> **Supplied data**

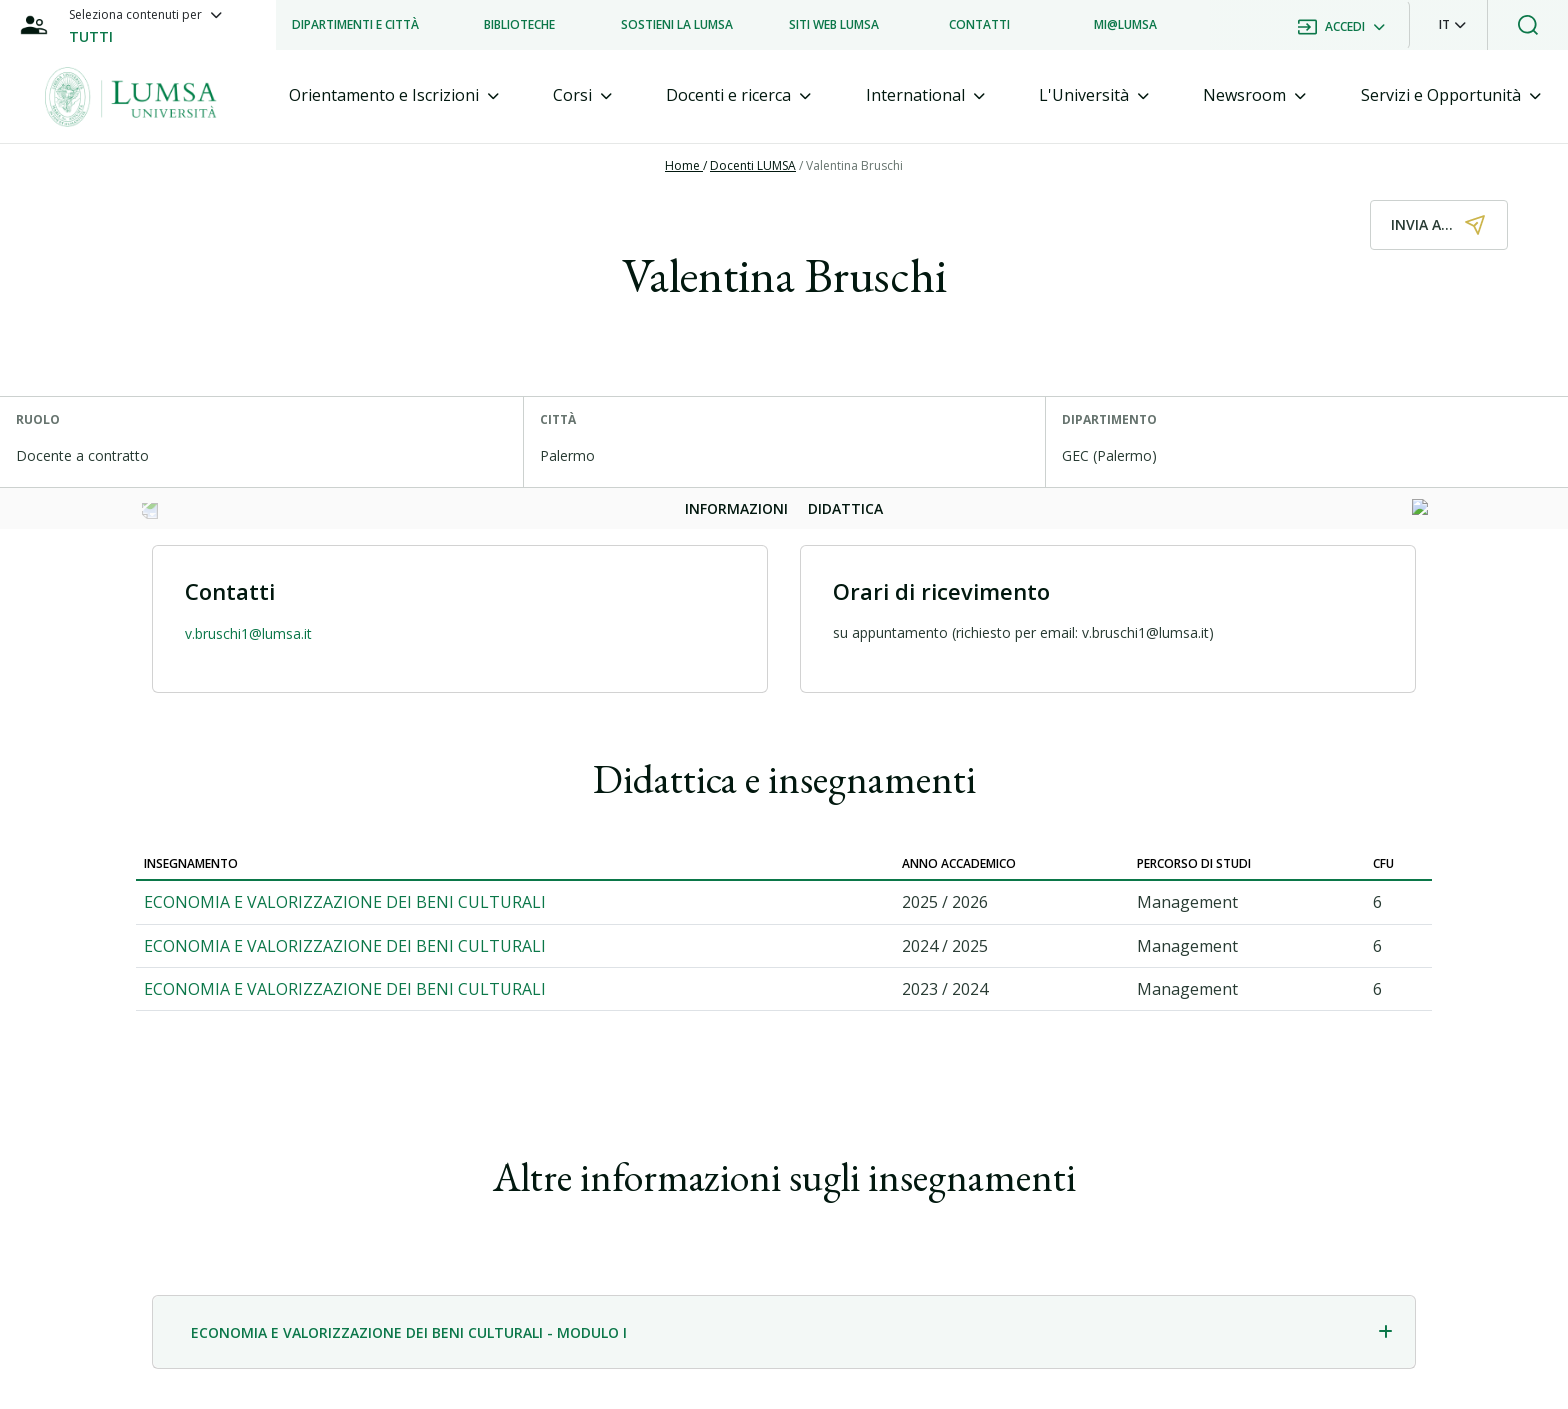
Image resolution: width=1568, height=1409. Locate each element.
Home (684, 165)
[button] (1452, 25)
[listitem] (355, 25)
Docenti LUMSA (753, 165)
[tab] (394, 95)
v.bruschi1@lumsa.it (248, 633)
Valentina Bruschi (854, 165)
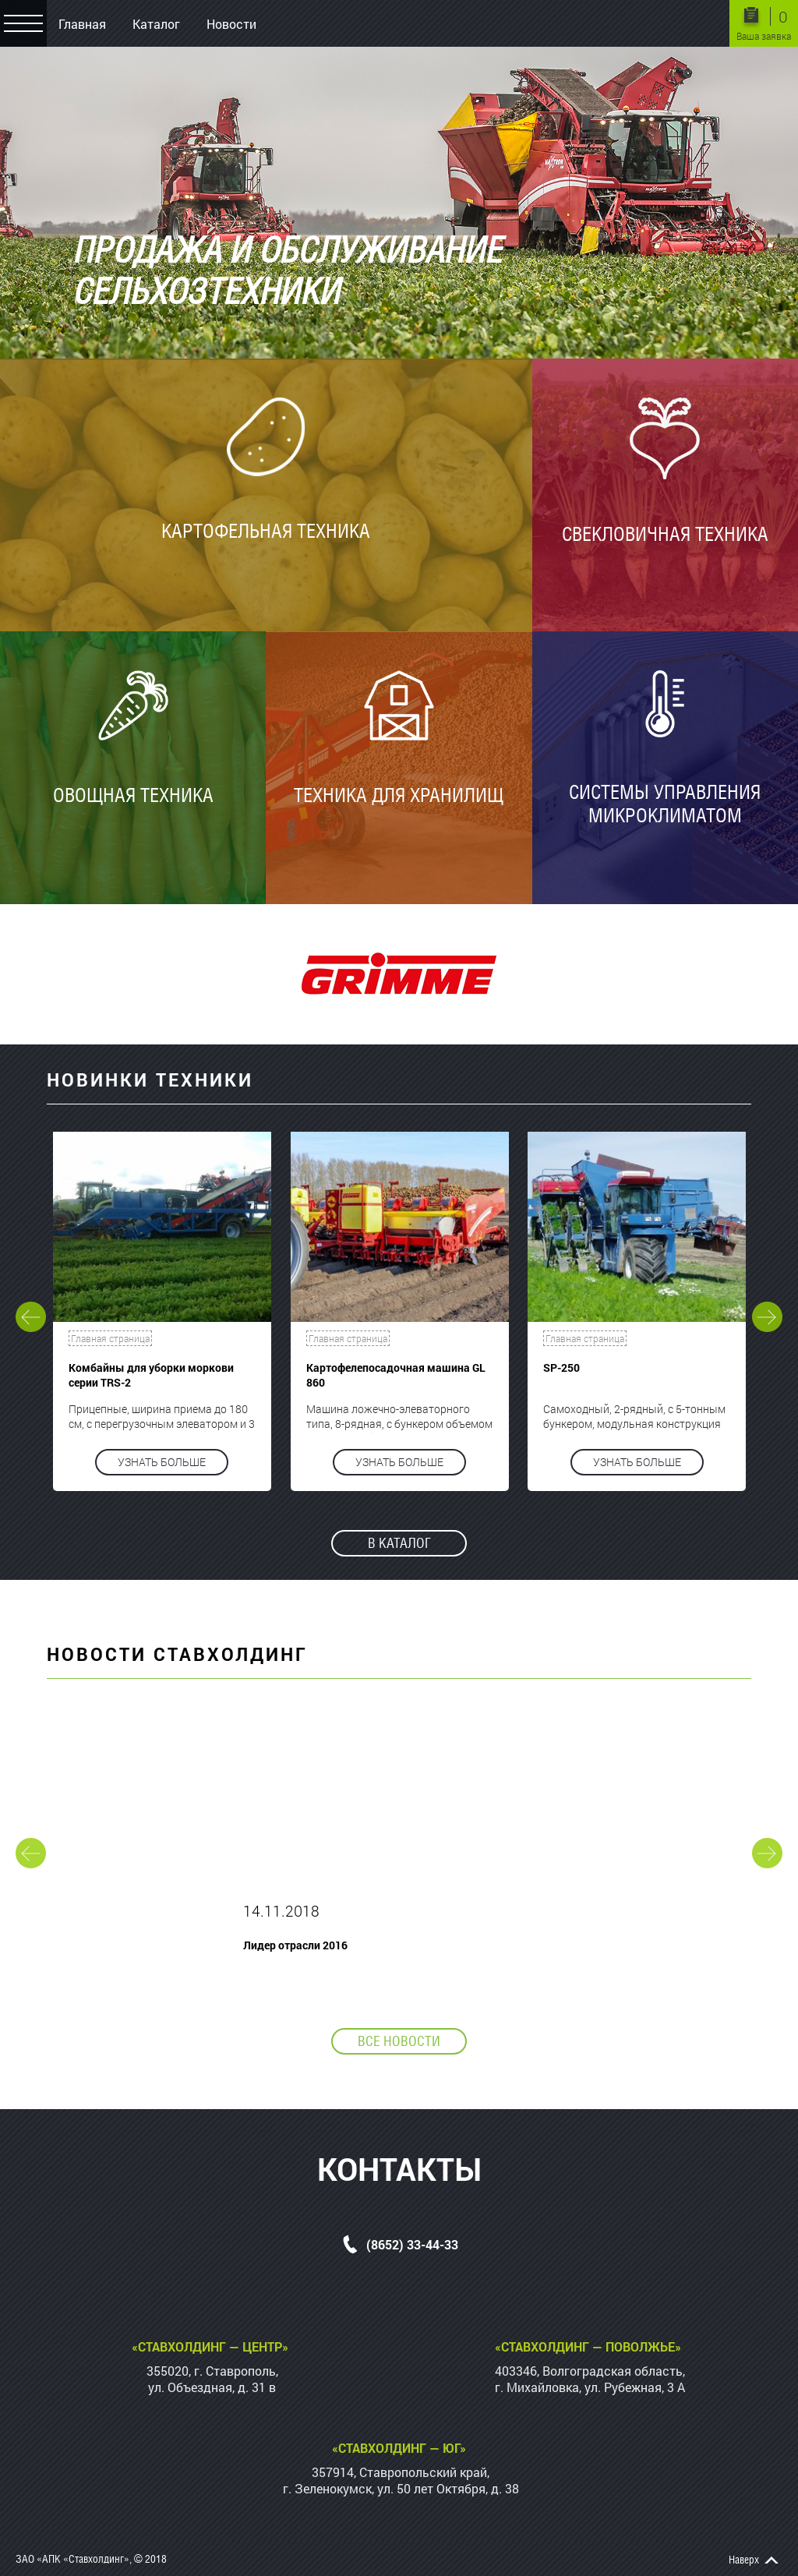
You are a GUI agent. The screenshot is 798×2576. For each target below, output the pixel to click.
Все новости (399, 2041)
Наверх (744, 2559)
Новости (231, 24)
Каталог (156, 24)
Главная (82, 24)
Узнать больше (162, 1461)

> **What to do**
Extract all the entries word for word; omit any pictures.

> **Solution for this problem**
Image resolution: width=1568, height=1409. Locate each element.
Home (684, 165)
[button] (1452, 25)
[listitem] (355, 25)
Docenti LUMSA (753, 165)
[tab] (394, 95)
v.bruschi1@lumsa.it (248, 633)
Valentina Bruschi (854, 165)
You are a GUI agent. The screenshot is 798×2576. For each target below, output the pixel to click.
Все новости (399, 2041)
Наверх (744, 2559)
Новости (231, 24)
Каталог (156, 24)
Главная (82, 24)
Узнать больше (162, 1461)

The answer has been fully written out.